------ Data shown ------

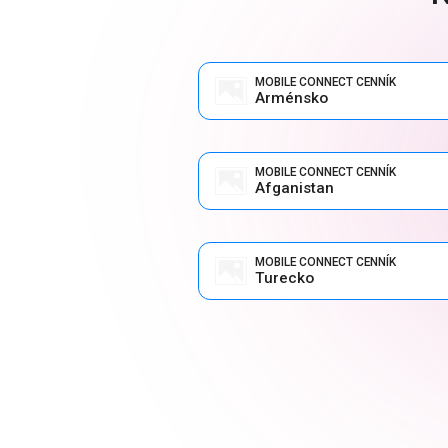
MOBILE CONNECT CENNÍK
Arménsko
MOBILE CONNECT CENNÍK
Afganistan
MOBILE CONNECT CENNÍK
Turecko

------

Directions: Every last line above must be reproduced as written, and no pictures belong in the copy.

Your solution:
MOBILE CONNECT CENNÍK
Arménsko
MOBILE CONNECT CENNÍK
Afganistan
MOBILE CONNECT CENNÍK
Turecko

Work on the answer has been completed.